Study material
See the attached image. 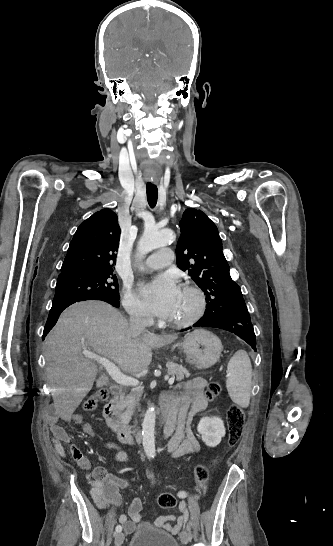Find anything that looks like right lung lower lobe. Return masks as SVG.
Wrapping results in <instances>:
<instances>
[{
	"instance_id": "1",
	"label": "right lung lower lobe",
	"mask_w": 333,
	"mask_h": 546,
	"mask_svg": "<svg viewBox=\"0 0 333 546\" xmlns=\"http://www.w3.org/2000/svg\"><path fill=\"white\" fill-rule=\"evenodd\" d=\"M90 299L102 300V301H105V302L111 304L114 307H119L120 306L119 299H115V298H112V297H109V296L94 297V298H88V299H82V300H90ZM82 300H74V301H70V302H61V303H53L52 308H51L50 313H49V316H48V320H47L45 328H44L43 339L48 334V332L53 328V326L57 322L58 317L61 314V312L66 307H68L69 305H71V304H73L75 302H78V301H82Z\"/></svg>"
}]
</instances>
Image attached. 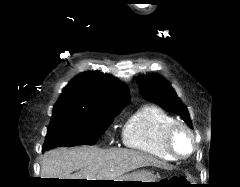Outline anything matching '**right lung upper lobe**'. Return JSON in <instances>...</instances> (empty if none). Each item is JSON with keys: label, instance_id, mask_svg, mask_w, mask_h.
I'll list each match as a JSON object with an SVG mask.
<instances>
[{"label": "right lung upper lobe", "instance_id": "right-lung-upper-lobe-1", "mask_svg": "<svg viewBox=\"0 0 240 187\" xmlns=\"http://www.w3.org/2000/svg\"><path fill=\"white\" fill-rule=\"evenodd\" d=\"M129 91L111 75L88 71L78 75L63 89L54 108L69 107L86 111L120 110L127 104Z\"/></svg>", "mask_w": 240, "mask_h": 187}]
</instances>
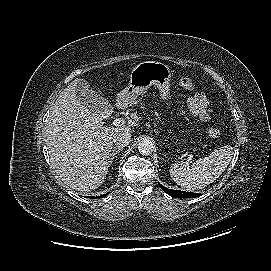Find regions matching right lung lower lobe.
I'll return each mask as SVG.
<instances>
[{"label": "right lung lower lobe", "mask_w": 271, "mask_h": 271, "mask_svg": "<svg viewBox=\"0 0 271 271\" xmlns=\"http://www.w3.org/2000/svg\"><path fill=\"white\" fill-rule=\"evenodd\" d=\"M107 194H108V193H107ZM107 194L102 195V196L93 197V198H101V197H105V196H107ZM89 198H92V197H89Z\"/></svg>", "instance_id": "right-lung-lower-lobe-1"}]
</instances>
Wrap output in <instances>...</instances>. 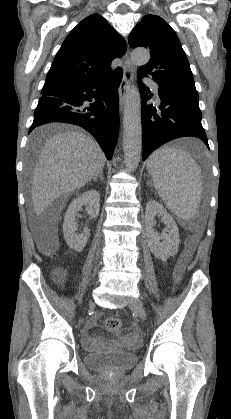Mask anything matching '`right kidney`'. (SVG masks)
Returning a JSON list of instances; mask_svg holds the SVG:
<instances>
[{"label":"right kidney","instance_id":"right-kidney-1","mask_svg":"<svg viewBox=\"0 0 231 419\" xmlns=\"http://www.w3.org/2000/svg\"><path fill=\"white\" fill-rule=\"evenodd\" d=\"M85 206V210L88 213L90 219H95L99 215L100 211V194L96 190H88L77 198H75L69 205L63 222V233L64 239L69 247L77 252H81L86 246L90 237V229L84 228L81 234H76L75 231L76 215L82 207Z\"/></svg>","mask_w":231,"mask_h":419}]
</instances>
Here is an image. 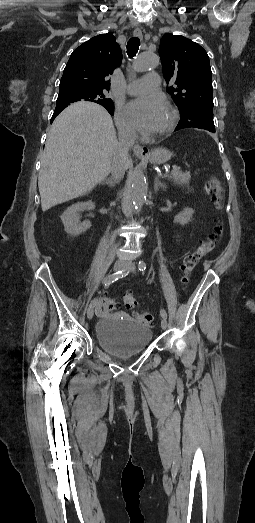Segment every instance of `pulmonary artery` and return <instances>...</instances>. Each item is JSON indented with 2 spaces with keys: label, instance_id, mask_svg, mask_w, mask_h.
<instances>
[{
  "label": "pulmonary artery",
  "instance_id": "obj_1",
  "mask_svg": "<svg viewBox=\"0 0 255 523\" xmlns=\"http://www.w3.org/2000/svg\"><path fill=\"white\" fill-rule=\"evenodd\" d=\"M159 74L155 71L150 72L145 77L139 80H135L128 84L127 93L134 94L136 99L141 97L140 93L147 92H158Z\"/></svg>",
  "mask_w": 255,
  "mask_h": 523
}]
</instances>
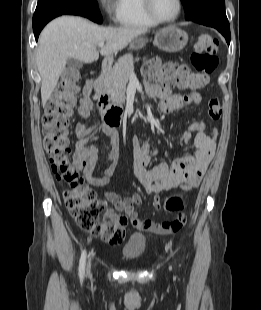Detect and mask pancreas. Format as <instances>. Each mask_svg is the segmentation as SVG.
Masks as SVG:
<instances>
[{"label":"pancreas","mask_w":261,"mask_h":310,"mask_svg":"<svg viewBox=\"0 0 261 310\" xmlns=\"http://www.w3.org/2000/svg\"><path fill=\"white\" fill-rule=\"evenodd\" d=\"M134 69L132 54L121 57L113 69L106 73L104 90L110 95L114 103L122 104L126 99V86L130 73Z\"/></svg>","instance_id":"pancreas-1"}]
</instances>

Exercise
Restate word for word only the lines that run from the line holding "Detect and mask" to the end of the data, both ends kept, leaving every picture out.

Response for this exercise
Detect and mask pancreas. Format as <instances>. Each mask_svg is the segmentation as SVG.
Masks as SVG:
<instances>
[{"label":"pancreas","mask_w":261,"mask_h":310,"mask_svg":"<svg viewBox=\"0 0 261 310\" xmlns=\"http://www.w3.org/2000/svg\"><path fill=\"white\" fill-rule=\"evenodd\" d=\"M134 69L132 54L121 57L113 69L106 73L104 90L110 95L114 103L122 104L126 99V86L130 73Z\"/></svg>","instance_id":"pancreas-1"}]
</instances>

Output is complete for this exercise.